Autos n º xxxxxxxxxxxxxxx
………, vulgo …………….., devidamente qualificado nos autos da Ação Penal, feito em epígrafe, que lhe move o MINISTÉRIO PÚBLICO, vem respeitosamente à presença de Vossa Excelência, por intermédio de sua advogada que esta subscreve, com fundamento no artigo 403, § 3º, do Código de Processo Penal,tempestivamente apresentar, nos seguintes termos:
ALEGAÇÕES FINAIS POR MEMORIAIS
Pelos motivos de fato e direito a seguir delineados:
I – DOS FATOS
O mérito da denúncia trata-se de suposta prática dos delitos de receptação enquadrado no Art. 180 no CP.

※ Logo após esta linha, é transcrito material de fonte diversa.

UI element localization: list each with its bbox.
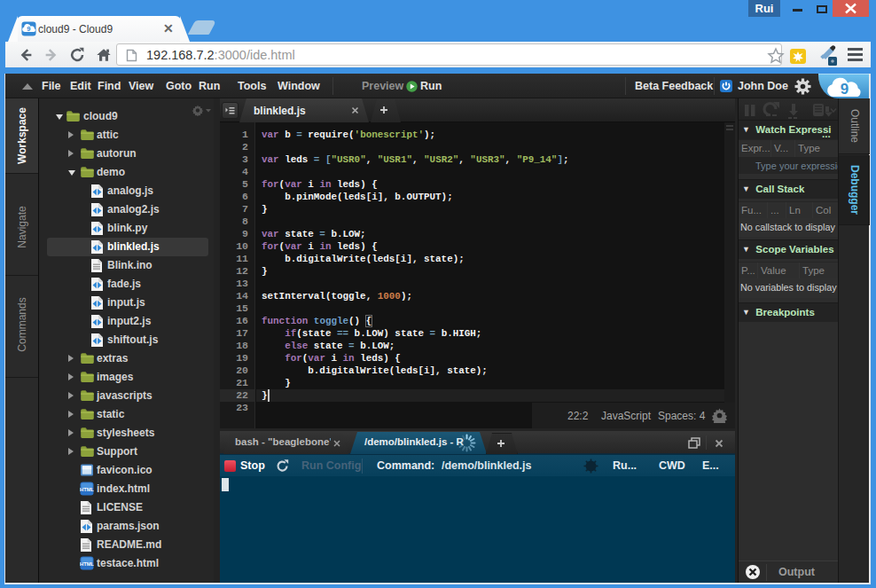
svg-text:9: 9 xyxy=(841,81,849,98)
svg-text:9: 9 xyxy=(27,25,30,33)
svg-text:HTML: HTML xyxy=(80,561,94,567)
svg-text:HTML: HTML xyxy=(80,487,94,492)
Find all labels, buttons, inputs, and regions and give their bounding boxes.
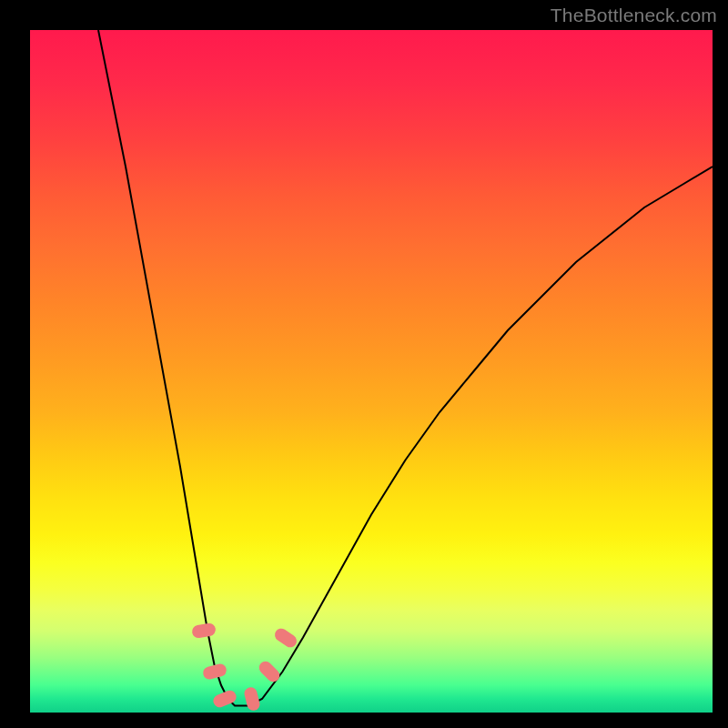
plot-area: [30, 30, 713, 713]
watermark-text: TheBottleneck.com: [551, 5, 717, 26]
marker-layer: [30, 30, 713, 713]
outer-frame: TheBottleneck.com: [0, 0, 728, 728]
curve-marker: [201, 662, 228, 681]
curve-marker: [256, 659, 281, 684]
curve-marker: [191, 622, 217, 639]
curve-marker: [273, 625, 299, 649]
curve-marker: [211, 689, 238, 710]
curve-marker: [243, 686, 261, 713]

Segundo consta da denúncia, o acusado teria no dia 30 de julho de 2019, por volta das 12h50 min, na Rua Jaime Cerveira, nº s/nº, bairro Nova Lima, nesta capital, no momento em que efetuavam rondas pelo citado local, Policiais Militares, abordaram ………………… (qualificado anteriormente) e …………………..SOUZA (qualificado no termo de declaração em auto de prisão em flagrante delito – fls.38), ao procederem uma revista pessoal, encontraram na posse de …………………., um aparelho celular, marca Samsung, modelo J5, onde após checagem do número de IMEI 3571100 do aparelho, foi constatado que se tratava de produto de ROUBO, conforme consta no Boletim de Ocorrência de nº 2248/2019, ocasião em que deram Voz de Prisão ao referido.

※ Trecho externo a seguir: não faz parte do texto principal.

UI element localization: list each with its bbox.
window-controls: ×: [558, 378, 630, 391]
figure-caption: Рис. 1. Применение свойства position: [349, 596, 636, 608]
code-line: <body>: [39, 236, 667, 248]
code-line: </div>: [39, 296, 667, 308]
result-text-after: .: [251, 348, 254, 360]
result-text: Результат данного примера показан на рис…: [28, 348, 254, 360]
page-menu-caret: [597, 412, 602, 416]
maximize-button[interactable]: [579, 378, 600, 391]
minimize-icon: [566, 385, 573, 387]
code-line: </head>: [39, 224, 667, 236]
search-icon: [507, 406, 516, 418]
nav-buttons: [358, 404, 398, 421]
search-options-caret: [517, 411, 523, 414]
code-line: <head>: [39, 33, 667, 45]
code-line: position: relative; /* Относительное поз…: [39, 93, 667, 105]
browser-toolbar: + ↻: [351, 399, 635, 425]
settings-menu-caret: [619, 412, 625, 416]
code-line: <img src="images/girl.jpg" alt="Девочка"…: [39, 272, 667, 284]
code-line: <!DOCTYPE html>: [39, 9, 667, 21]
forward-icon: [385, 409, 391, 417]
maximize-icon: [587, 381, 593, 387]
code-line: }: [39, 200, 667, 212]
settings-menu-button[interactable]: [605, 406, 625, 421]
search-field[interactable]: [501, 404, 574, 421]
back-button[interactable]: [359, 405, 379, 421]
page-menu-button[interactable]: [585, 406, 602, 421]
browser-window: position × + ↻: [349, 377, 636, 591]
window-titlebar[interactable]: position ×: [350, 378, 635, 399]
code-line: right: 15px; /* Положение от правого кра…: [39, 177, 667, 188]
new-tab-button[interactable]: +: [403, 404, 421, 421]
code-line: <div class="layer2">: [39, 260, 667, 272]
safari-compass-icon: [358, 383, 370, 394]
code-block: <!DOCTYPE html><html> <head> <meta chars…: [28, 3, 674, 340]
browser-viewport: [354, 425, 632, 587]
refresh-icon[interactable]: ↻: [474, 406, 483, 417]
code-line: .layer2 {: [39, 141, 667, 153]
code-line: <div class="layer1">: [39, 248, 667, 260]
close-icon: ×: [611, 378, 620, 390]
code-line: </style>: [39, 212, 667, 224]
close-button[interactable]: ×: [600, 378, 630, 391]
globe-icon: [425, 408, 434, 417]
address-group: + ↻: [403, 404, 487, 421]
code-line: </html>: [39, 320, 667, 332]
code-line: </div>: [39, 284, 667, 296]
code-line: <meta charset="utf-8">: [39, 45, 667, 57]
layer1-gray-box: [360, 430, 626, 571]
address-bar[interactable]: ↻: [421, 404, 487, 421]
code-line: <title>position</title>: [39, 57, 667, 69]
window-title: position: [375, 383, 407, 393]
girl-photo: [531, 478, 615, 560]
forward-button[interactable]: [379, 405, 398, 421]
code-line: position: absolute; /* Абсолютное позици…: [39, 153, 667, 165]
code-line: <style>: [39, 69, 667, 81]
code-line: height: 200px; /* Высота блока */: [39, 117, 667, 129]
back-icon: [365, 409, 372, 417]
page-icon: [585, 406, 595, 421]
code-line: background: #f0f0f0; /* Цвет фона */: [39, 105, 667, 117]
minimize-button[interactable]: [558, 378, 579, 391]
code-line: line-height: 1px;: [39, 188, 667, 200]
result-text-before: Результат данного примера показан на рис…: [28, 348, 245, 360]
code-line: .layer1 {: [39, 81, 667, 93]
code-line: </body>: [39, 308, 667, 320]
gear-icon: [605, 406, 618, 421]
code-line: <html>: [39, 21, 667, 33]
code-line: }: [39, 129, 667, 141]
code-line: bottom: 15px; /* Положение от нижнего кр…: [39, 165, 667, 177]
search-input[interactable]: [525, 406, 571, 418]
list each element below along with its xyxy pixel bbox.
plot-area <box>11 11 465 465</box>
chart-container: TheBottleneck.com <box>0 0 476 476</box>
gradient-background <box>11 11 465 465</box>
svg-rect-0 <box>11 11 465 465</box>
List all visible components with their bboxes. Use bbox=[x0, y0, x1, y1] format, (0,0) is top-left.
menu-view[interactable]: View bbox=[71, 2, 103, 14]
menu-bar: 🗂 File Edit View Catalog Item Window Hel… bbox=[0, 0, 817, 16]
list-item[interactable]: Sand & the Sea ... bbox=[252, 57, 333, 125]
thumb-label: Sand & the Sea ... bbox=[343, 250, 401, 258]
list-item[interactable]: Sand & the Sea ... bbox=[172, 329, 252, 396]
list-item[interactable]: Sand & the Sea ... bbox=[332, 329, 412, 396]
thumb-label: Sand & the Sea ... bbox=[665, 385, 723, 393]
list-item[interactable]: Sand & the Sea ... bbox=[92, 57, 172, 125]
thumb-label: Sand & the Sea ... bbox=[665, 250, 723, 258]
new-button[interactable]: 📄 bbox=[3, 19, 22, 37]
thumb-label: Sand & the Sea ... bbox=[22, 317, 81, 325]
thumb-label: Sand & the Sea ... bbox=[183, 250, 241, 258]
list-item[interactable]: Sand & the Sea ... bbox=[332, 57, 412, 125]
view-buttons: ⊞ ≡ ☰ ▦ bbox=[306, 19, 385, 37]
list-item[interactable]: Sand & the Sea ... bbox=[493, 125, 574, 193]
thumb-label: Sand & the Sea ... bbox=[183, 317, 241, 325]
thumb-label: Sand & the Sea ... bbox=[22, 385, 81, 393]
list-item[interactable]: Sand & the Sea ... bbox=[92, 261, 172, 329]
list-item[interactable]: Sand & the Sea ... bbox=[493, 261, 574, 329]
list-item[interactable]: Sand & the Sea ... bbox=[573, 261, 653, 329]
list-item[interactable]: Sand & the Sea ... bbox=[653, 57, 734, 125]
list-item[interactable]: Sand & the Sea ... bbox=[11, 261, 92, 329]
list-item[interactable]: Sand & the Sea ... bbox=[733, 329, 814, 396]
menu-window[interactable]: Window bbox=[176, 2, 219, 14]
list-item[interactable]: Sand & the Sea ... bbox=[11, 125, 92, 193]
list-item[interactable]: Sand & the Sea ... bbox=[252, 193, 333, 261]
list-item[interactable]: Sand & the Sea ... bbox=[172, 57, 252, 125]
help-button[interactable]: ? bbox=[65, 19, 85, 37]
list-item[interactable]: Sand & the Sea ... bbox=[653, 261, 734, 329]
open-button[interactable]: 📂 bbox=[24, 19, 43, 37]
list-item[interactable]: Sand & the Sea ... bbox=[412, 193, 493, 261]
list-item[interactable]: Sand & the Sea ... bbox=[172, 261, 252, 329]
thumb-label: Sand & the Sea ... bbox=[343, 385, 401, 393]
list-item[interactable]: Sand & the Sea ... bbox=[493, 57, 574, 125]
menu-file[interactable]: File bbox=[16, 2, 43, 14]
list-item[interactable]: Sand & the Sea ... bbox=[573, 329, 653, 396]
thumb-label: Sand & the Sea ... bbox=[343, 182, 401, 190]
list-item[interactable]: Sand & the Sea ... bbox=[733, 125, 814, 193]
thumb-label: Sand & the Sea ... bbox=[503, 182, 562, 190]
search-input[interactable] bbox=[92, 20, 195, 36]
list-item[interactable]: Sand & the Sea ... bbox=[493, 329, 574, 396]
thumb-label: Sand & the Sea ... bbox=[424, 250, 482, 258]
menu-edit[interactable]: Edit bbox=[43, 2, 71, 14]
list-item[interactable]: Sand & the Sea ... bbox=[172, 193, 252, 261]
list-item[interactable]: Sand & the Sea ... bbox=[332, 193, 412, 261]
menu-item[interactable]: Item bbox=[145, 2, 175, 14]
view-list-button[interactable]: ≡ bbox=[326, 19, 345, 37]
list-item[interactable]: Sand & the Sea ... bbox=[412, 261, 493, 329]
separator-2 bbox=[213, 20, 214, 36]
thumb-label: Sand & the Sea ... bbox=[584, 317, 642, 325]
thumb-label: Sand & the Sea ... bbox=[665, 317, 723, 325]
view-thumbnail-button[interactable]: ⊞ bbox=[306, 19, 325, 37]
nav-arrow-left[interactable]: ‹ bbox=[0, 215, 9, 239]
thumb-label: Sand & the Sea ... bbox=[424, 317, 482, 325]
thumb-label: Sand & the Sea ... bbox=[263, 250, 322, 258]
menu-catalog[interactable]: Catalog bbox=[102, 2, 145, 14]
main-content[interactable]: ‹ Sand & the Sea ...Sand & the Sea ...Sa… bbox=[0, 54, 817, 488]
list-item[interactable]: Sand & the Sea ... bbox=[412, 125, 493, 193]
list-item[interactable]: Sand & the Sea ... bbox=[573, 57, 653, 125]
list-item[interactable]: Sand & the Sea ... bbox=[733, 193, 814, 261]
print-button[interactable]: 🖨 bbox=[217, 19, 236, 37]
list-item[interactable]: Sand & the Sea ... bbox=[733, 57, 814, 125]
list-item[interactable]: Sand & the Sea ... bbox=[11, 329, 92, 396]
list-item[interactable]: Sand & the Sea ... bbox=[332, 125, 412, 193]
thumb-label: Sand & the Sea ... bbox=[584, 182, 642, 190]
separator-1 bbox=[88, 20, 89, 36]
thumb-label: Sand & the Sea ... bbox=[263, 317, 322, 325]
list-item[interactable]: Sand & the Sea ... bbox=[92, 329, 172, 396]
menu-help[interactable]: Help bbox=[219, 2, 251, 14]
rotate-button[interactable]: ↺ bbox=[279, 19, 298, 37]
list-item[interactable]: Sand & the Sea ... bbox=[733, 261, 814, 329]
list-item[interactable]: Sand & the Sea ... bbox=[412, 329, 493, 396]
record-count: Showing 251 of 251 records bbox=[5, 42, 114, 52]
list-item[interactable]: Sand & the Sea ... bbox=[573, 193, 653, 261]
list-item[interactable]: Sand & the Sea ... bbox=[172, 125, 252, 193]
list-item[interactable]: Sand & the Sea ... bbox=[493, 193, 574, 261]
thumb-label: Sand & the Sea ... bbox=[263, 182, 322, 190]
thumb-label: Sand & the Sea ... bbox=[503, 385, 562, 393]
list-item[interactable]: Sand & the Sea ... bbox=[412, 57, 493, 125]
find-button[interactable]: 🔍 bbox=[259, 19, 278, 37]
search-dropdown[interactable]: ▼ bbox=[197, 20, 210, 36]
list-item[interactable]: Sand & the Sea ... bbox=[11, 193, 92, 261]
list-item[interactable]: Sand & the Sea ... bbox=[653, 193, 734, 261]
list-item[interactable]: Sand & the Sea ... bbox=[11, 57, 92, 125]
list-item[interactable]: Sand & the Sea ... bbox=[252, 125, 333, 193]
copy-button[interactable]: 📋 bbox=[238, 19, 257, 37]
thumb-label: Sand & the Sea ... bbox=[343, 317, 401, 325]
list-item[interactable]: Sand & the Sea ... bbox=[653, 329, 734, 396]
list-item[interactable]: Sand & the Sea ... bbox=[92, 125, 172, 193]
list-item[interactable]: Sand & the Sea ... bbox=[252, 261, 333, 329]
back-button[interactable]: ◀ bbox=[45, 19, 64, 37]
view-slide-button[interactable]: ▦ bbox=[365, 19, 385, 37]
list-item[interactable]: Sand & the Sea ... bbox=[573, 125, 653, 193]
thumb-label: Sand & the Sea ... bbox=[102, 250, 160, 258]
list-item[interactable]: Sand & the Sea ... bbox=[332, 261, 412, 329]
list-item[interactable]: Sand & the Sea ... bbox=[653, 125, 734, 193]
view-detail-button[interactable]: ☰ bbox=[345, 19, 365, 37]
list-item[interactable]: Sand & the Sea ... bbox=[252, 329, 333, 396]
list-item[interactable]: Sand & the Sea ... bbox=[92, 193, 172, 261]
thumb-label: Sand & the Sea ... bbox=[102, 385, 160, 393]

Apreenderam o objeto e encaminharam ao DEPAC Centro/CG, onde …………………………… foi atuado em flagrante e posteriormente levado a Audiência de Custódia, foi colocado em liberdade, mediante pagamento de fiança, que foi arbitrada a seu favor no valor de R$ 937,00 (novecentos e trinta e sete reais), o conduzido, no entanto, em seu interrogatório alegou ter comprado o referido celular de usuário de drogas, alegando não saber a origem ilícita, contudo realizou o pagamento de um valor ínfimo para a compra do mesmo (R$ 200,00 – duzentos reais), alegando que sua intenção era a de lucrar com o mesmo, uma vez que venderia posteriormente por R$ 400,00.

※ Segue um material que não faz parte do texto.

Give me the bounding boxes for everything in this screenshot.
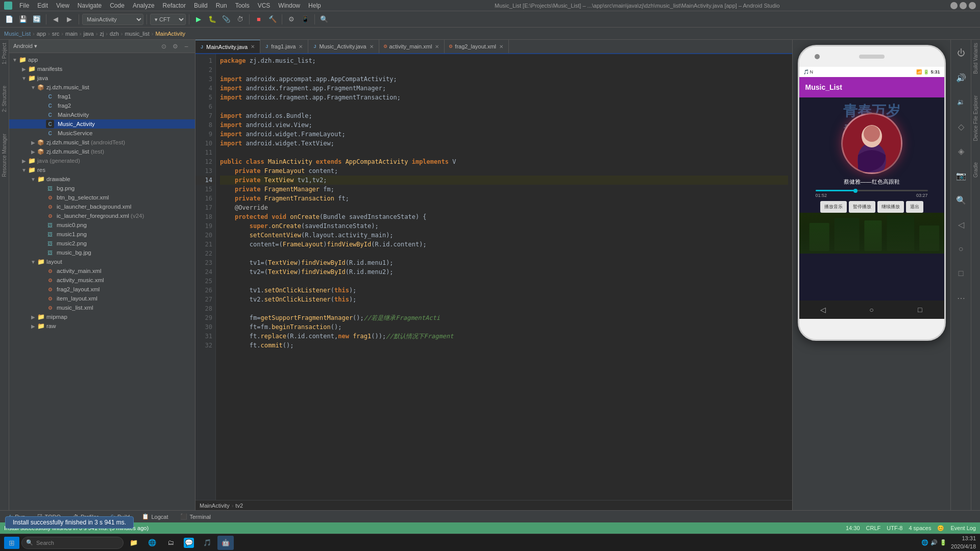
phone-exit-btn[interactable]: 退出 (906, 201, 923, 213)
tab-close-frag2-layout[interactable]: ✕ (498, 43, 504, 50)
phone-pause-btn[interactable]: 暂停播放 (849, 201, 875, 213)
debug-button[interactable]: 🐛 (206, 13, 218, 26)
panel-collapse-icon[interactable]: – (182, 42, 191, 51)
tree-item-layout[interactable]: ▼ 📁 layout (9, 257, 195, 266)
power-icon[interactable]: ⏻ (953, 45, 969, 61)
menu-run[interactable]: Run (213, 0, 230, 11)
sidebar-label-build-variants[interactable]: Build Variants (972, 40, 979, 77)
find-button[interactable]: 🔍 (318, 13, 330, 26)
tree-item-java-generated[interactable]: ▶ 📁 java (generated) (9, 156, 195, 165)
tree-item-ic-fg[interactable]: ⚙ ic_launcher_foreground.xml (v24) (9, 211, 195, 220)
tree-item-res[interactable]: ▼ 📁 res (9, 165, 195, 174)
sidebar-label-structure[interactable]: 2: Structure (1, 83, 8, 115)
tree-item-music2[interactable]: 🖼 music2.png (9, 239, 195, 248)
menu-refactor[interactable]: Refactor (160, 0, 189, 11)
bc-src[interactable]: src (52, 31, 60, 37)
tree-item-music1[interactable]: 🖼 music1.png (9, 230, 195, 239)
tree-item-bg-png[interactable]: 🖼 bg.png (9, 184, 195, 193)
tree-item-pkg-androidtest[interactable]: ▶ 📦 zj.dzh.music_list (androidTest) (9, 138, 195, 147)
menu-analyze[interactable]: Analyze (130, 0, 158, 11)
toolbar-forward[interactable]: ▶ (63, 13, 76, 26)
minimize-button[interactable]: – (950, 2, 958, 9)
status-indent[interactable]: 4 spaces (909, 525, 931, 532)
tree-item-drawable[interactable]: ▼ 📁 drawable (9, 174, 195, 184)
tab-terminal[interactable]: ⬛ Terminal (176, 512, 215, 521)
profile-button[interactable]: ⏱ (234, 13, 246, 26)
menu-help[interactable]: Help (305, 0, 324, 11)
more-icon[interactable]: ⋯ (953, 290, 969, 306)
menu-edit[interactable]: Edit (34, 0, 51, 11)
phone-recents-btn[interactable]: □ (914, 304, 926, 316)
phone-resume-btn[interactable]: 继续播放 (877, 201, 904, 213)
phone-play-btn[interactable]: 播放音乐 (820, 201, 847, 213)
tree-item-pkg-test[interactable]: ▶ 📦 zj.dzh.music_list (test) (9, 147, 195, 156)
taskbar-clock[interactable]: 13:31 2020/4/18 (951, 535, 976, 550)
attach-debugger-button[interactable]: 📎 (220, 13, 232, 26)
toolbar-save[interactable]: 💾 (17, 13, 29, 26)
taskbar-app-chat[interactable]: 💬 (181, 536, 197, 550)
taskbar-app-files[interactable]: 🗂 (162, 536, 179, 550)
menu-window[interactable]: Window (275, 0, 303, 11)
bc-music-list[interactable]: Music_List (4, 31, 31, 37)
panel-scope-icon[interactable]: ⊙ (159, 42, 168, 51)
avd-manager-button[interactable]: 📱 (299, 13, 311, 26)
tree-item-music0[interactable]: 🖼 music0.png (9, 220, 195, 230)
status-crlf[interactable]: CRLF (866, 525, 881, 532)
bc-app[interactable]: app (37, 31, 46, 37)
taskbar-app-explorer[interactable]: 📁 (126, 536, 142, 550)
tab-music-activity-java[interactable]: J Music_Activity.java ✕ (308, 40, 379, 53)
tree-item-mainactivity[interactable]: C MainActivity (9, 110, 195, 119)
sdk-manager-button[interactable]: ⚙ (285, 13, 298, 26)
cft-selector[interactable]: ▾ CFT (150, 14, 186, 25)
stop-button[interactable]: ■ (253, 13, 265, 26)
start-button[interactable]: ⊞ (4, 537, 19, 549)
toolbar-file-new[interactable]: 📄 (3, 13, 15, 26)
bc-zj[interactable]: zj (100, 31, 104, 37)
tree-item-frag1[interactable]: C frag1 (9, 92, 195, 101)
menu-view[interactable]: View (53, 0, 72, 11)
tree-item-frag2-layout[interactable]: ⚙ frag2_layout.xml (9, 285, 195, 294)
toolbar-back[interactable]: ◀ (50, 13, 62, 26)
tab-close-music-activity[interactable]: ✕ (369, 43, 375, 50)
status-encoding[interactable]: UTF-8 (887, 525, 902, 532)
menu-tools[interactable]: Tools (232, 0, 253, 11)
tree-item-pkg-main[interactable]: ▼ 📦 zj.dzh.music_list (9, 83, 195, 92)
taskbar-app-edge[interactable]: 🌐 (144, 536, 160, 550)
bc-music-list-pkg[interactable]: music_list (125, 31, 149, 37)
tree-item-item-layout[interactable]: ⚙ item_layout.xml (9, 294, 195, 303)
tree-item-music-activity[interactable]: C Music_Activity (9, 119, 195, 129)
bc-main[interactable]: main (65, 31, 78, 37)
toolbar-sync[interactable]: 🔄 (31, 13, 43, 26)
volume-up-icon[interactable]: 🔊 (953, 69, 969, 86)
status-event-log[interactable]: Event Log (950, 525, 976, 532)
circle-icon[interactable]: ○ (953, 241, 969, 257)
sidebar-label-gradle[interactable]: Gradle (972, 159, 979, 181)
tree-item-java[interactable]: ▼ 📁 java (9, 73, 195, 83)
menu-navigate[interactable]: Navigate (75, 0, 105, 11)
menu-file[interactable]: File (16, 0, 32, 11)
tree-item-ic-bg[interactable]: ⚙ ic_launcher_background.xml (9, 202, 195, 211)
eraser-icon[interactable]: ◈ (953, 143, 969, 159)
tree-item-frag2[interactable]: C frag2 (9, 101, 195, 110)
tab-logcat[interactable]: 📋 Logcat (138, 512, 172, 521)
camera-icon[interactable]: 📷 (953, 167, 969, 184)
sidebar-label-device-explorer[interactable]: Device File Explorer (972, 92, 979, 144)
activity-selector[interactable]: MainActivity (82, 14, 143, 25)
tab-mainactivity-java[interactable]: J MainActivity.java ✕ (195, 40, 260, 53)
bc-dzh[interactable]: dzh (110, 31, 119, 37)
phone-back-btn[interactable]: ◁ (817, 304, 829, 316)
maximize-button[interactable]: □ (960, 2, 967, 9)
run-button[interactable]: ▶ (192, 13, 205, 26)
bc-java[interactable]: java (84, 31, 94, 37)
menu-build[interactable]: Build (191, 0, 211, 11)
tab-close-frag1[interactable]: ✕ (298, 43, 304, 50)
build-button[interactable]: 🔨 (266, 13, 279, 26)
menu-code[interactable]: Code (107, 0, 128, 11)
taskbar-app-media[interactable]: 🎵 (199, 536, 215, 550)
taskbar-search[interactable]: 🔍 Search (21, 537, 124, 549)
close-button[interactable]: ✕ (969, 2, 976, 9)
tree-item-manifests[interactable]: ▶ 📁 manifests (9, 64, 195, 73)
tree-item-activity-main[interactable]: ⚙ activity_main.xml (9, 266, 195, 276)
tree-item-raw[interactable]: ▶ 📁 raw (9, 321, 195, 331)
sidebar-label-resource[interactable]: Resource Manager (1, 131, 8, 180)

O denunciado foi incurso nas penas do delito capitulado no artigo 180, caput, do Código Penal Brasileiro, consoante se verifica da peça de denúncia apresentada pelo Representante do Ministério Público.
Apesar de não restar comprovado a veracidade dos argumentos elencados na exordial acusatória, uma vez que o denunciado não agiu com intenção de praticar o delito de receptação, a denúncia foi indevidamente recebida na data 02/09/2019, o que merece ser revista uma vez que o acusado é pessoa simples, humilde e dotada de bons conceitos, frente à sociedade, a razão para que aquele tenha adquirido o celular, objeto do delito de receptação, pessoa leiga de conhecimentos jurídicos, fora simplesmente à falta de informação, assim como a credibilidade e confiança em pessoas desconhecidas, fruto de uma cultura interiorana, baseada na boa fé.
Sendo designada a audiência de instrução para dia 02 de outubro de 2019, às 13h30min, foram colhidos os depoimentos das testemunhas ……………………… e ……………………………….s, onde foram, após acordado pelas defesas e o ministério público para oitiva do suposto Réu ……………………….
Logo em seguida, foram apresentadas as Alegações Finais Por Memoriais Ministerial no dia 21/10/2019, após a abertura para a defesa dos Memoriais sucessivos.
Conforme passa a demonstrar:
II – DO DIREITO
Trata-se de Ação Penal na qual o ministério Público pugna pela condenação do acusado pela prática do delito tipificado no caput art. 180 do Código Penal, qual seja:
Procura a todo instante, a Representante do Ministério Público, auxiliado pelas meras suposições de testemunhas Ronney de Lima Ferreira (Policial local) e, na duvidosa prisão em flagrante, em traçar um perfil criminoso de Jarcy, chegando a fazer infundadas acusações, que em momento algum restaram comprovados, assim como também não restaram comprovadas ser o denunciado sabedor de que tais objetivos adquiridos eram de origem ilícita.
Analisemos a figura do artigo 180 (Receptação) do Código Penal:
Art. 180 – “Adquirir, receber ou ocultar, em proveito próprio ou alheio, coisa que sabe ser produto de crime, ou influir para que terceiro, de boa-fé, a adquira, receba ou oculte:
Pena – reclusão, de 1 (um) a 4 (quatro) anos, e multa.”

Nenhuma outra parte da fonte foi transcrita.